1. An optical fiber ultrasonic gas humidity sensor, comprising a laser (1), characterized in that: one side of laser instrument (1) is connected with optic fibre (2), the one end that laser instrument (1) was kept away from in optic fibre (2) is provided with connection protection layer (3), the cross-section that connection protection layer (3) and optic fibre (2) are connected is provided with a plurality of nanometer gold particles (4), inside water solution (5) that is provided with of connection protection layer (3), the one end that optic fibre (2) were kept away from in connection protection layer (3) is provided with piezoelectric substrate (7), be provided with sensitive material (6) on piezoelectric substrate (7), the top that connection protection layer (3) one end was kept away from in sensitive material (6) is provided with interdigital transducer (8), be provided with signal output part (9) on interdigital transducer (8), piezoelectric substrate (7) are close to the dorsal part of connection protection layer (3) one end and are provided with diffuser (10.

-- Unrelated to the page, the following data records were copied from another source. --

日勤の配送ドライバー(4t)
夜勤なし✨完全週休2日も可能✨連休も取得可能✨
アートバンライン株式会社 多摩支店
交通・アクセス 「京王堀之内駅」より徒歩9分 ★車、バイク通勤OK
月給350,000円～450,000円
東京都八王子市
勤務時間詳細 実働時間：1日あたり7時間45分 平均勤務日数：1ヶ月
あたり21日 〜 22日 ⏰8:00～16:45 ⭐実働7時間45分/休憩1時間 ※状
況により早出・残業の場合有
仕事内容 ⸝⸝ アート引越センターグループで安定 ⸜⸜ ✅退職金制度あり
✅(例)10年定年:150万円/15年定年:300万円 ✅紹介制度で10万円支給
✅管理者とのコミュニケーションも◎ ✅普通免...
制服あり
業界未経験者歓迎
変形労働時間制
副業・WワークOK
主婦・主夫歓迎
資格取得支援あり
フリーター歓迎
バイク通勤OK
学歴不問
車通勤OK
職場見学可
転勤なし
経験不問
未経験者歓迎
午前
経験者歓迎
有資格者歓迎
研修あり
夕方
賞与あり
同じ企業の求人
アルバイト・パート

2. The optical fiber ultrasonic gas humidity sensor according to claim 1, wherein: the sensitive material (6) is made of an alloy material with strong corrosion resistance.

3. The optical fiber ultrasonic gas humidity sensor according to claim 2, wherein: the inner wall material of the connecting protective layer (3) is made of resin material with stronger corrosion resistance.

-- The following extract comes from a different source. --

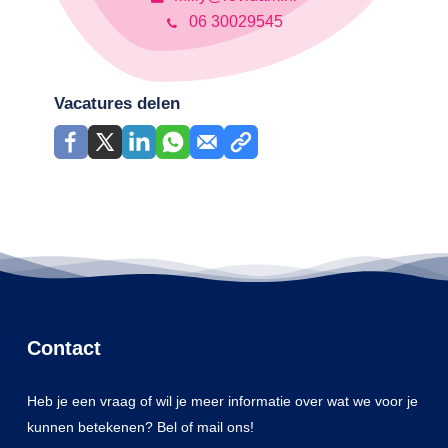
06 30029545
Vacatures delen
Contact
Heb je een vraag of wil je meer informatie over wat we voor je
kunnen betekenen? Bel of mail ons!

4. The fiber optic ultrasonic gas humidity sensor according to claim 3, wherein: the laser port of the laser (1), the optical fiber (2), the connection protective layer (3) and the piezoelectric substrate (7) are all located on the same horizontal height.

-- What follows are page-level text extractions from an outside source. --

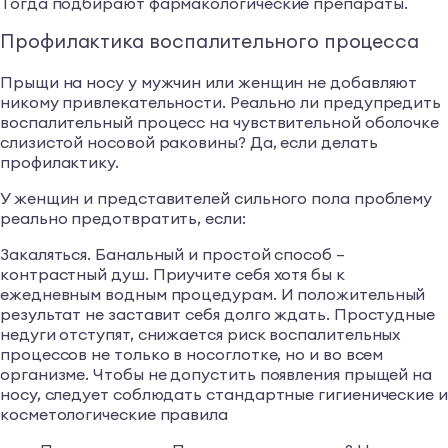
Тогда подбирают фармакологические препараты.
Профилактика воспалительного процесса
Прыщи на носу у мужчин или женщин не добавляют
никому привлекательности. Реально ли предупредить
воспалительный процесс на чувствительной оболочке
слизистой носовой раковины? Да, если делать
профилактику.
У женщин и представителей сильного пола проблему
реально предотвратить, если:
Закаляться. Банальный и простой способ –
контрастный душ. Приучите себя хотя бы к
ежедневным водным процедурам. И положительный
результат не заставит себя долго ждать. Простудные
недуги отступят, снижается риск воспалительных
процессов не только в носоглотке, но и во всем
организме. Чтобы не допустить появления прыщей на
носу, следует соблюдать стандартные гигиенические и
косметологические правила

5. The fiber optic ultrasonic gas humidity sensor according to claim 4, wherein: the optical fiber (2) is in signal connection with the sensitive material (6) through the connection protective layer (3).

6. The fiber optic ultrasonic gas humidity sensor according to claim 5, wherein: one end of the sensitive material (6) close to the connecting protective layer (3) is positioned in the aqueous solution (5).

7. The fiber optic ultrasonic gas humidity sensor according to claim 6, wherein: the sensitive material (6) is attached and connected to the convex surface of the piezoelectric substrate (7).

8. The fiber optic ultrasonic gas humidity sensor according to claim 7, wherein: the diffuser (10) is fastened on the piezoelectric substrate (7) through screws, and the diffusion opening of the diffuser is matched with the sensitive material (6).

Technical Field

The invention relates to the technical field of gas humidity detection devices, in particular to an optical fiber ultrasonic gas humidity sensor.

Background

The gas humidity sensor is an important device for effectively detecting gas humidity, and the stability and reliability of the gas humidity sensor have important influence on the maintenance of related devices and the normal and smooth promotion of related work, so that the design of the high-precision and stable gas humidity sensor is of great significance.

In the prior art, due to the structural limitation of the gas humidity sensor, the sensitivity is low, and the measurement precision cannot be guaranteed.

Disclosure of Invention

The invention aims to provide an optical fiber ultrasonic gas humidity sensor, which solves the problem that the fluctuation direction and the fluctuation size of seawater are difficult to detect.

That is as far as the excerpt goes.